*YOUR GOAL*: Each record below should be returned word for word, with no pictures included.

*DATA PROVIDED*:
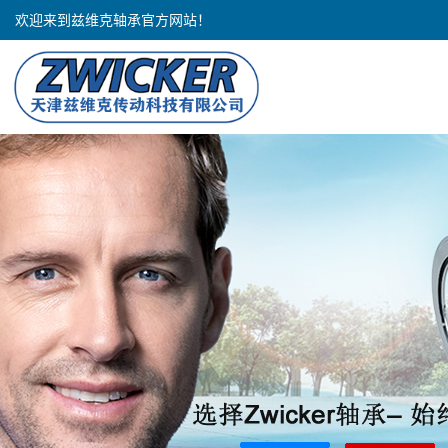
欢迎来到兹维克轴承官方网站！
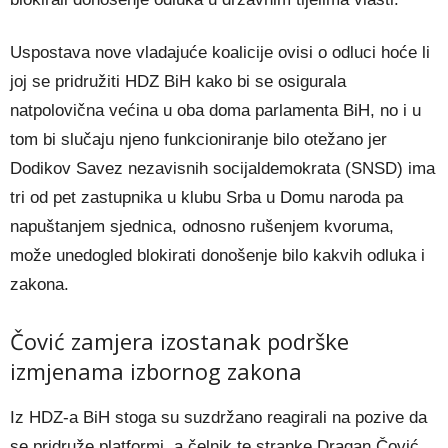
Uspostava nove vladajuće koalicije ovisi o odluci hoće li
joj se pridružiti HDZ BiH kako bi se osigurala
natpolovična većina u oba doma parlamenta BiH, no i u
tom bi slučaju njeno funkcioniranje bilo otežano jer
Dodikov Savez nezavisnih socijaldemokrata (SNSD) ima
tri od pet zastupnika u klubu Srba u Domu naroda pa
napuštanjem sjednica, odnosno rušenjem kvoruma,
može unedogled blokirati donošenje bilo kakvih odluka i
zakona.
Čović zamjera izostanak podrške
izmjenama izbornog zakona
Iz HDZ-a BiH stoga su suzdržano reagirali na pozive da
se pridruže platformi, a čelnik te stranke Dragan Čović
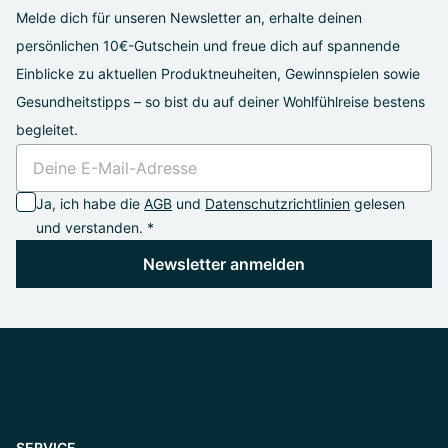
Melde dich für unseren Newsletter an, erhalte deinen
persönlichen 10€-Gutschein und freue dich auf spannende
Einblicke zu aktuellen Produktneuheiten, Gewinnspielen sowie
Gesundheitstipps – so bist du auf deiner Wohlfühlreise bestens
begleitet.
Ja, ich habe die
AGB
und
Datenschutzrichtlinien
gelesen
und verstanden. *
Newsletter anmelden
SERVICE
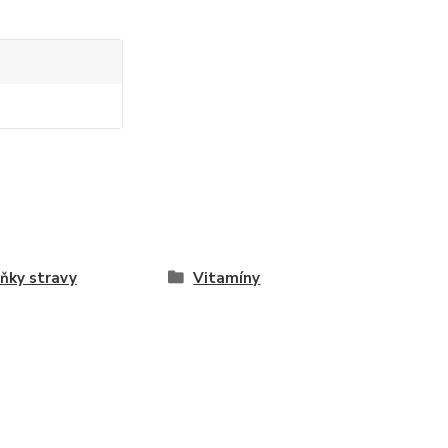
ňky stravy
Vitamíny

*ANSWER BOX*:
欢迎来到兹维克轴承官方网站！
Uspostava nove vladajuće koalicije ovisi o odluci hoće li
joj se pridružiti HDZ BiH kako bi se osigurala
natpolovična većina u oba doma parlamenta BiH, no i u
tom bi slučaju njeno funkcioniranje bilo otežano jer
Dodikov Savez nezavisnih socijaldemokrata (SNSD) ima
tri od pet zastupnika u klubu Srba u Domu naroda pa
napuštanjem sjednica, odnosno rušenjem kvoruma,
može unedogled blokirati donošenje bilo kakvih odluka i
zakona.
Čović zamjera izostanak podrške
izmjenama izbornog zakona
Iz HDZ-a BiH stoga su suzdržano reagirali na pozive da
se pridruže platformi, a čelnik te stranke Dragan Čović
Melde dich für unseren Newsletter an, erhalte deinen
persönlichen 10€-Gutschein und freue dich auf spannende
Einblicke zu aktuellen Produktneuheiten, Gewinnspielen sowie
Gesundheitstipps – so bist du auf deiner Wohlfühlreise bestens
begleitet.
Ja, ich habe die
AGB
und
Datenschutzrichtlinien
gelesen
und verstanden. *
Newsletter anmelden
SERVICE
ňky stravy
Vitamíny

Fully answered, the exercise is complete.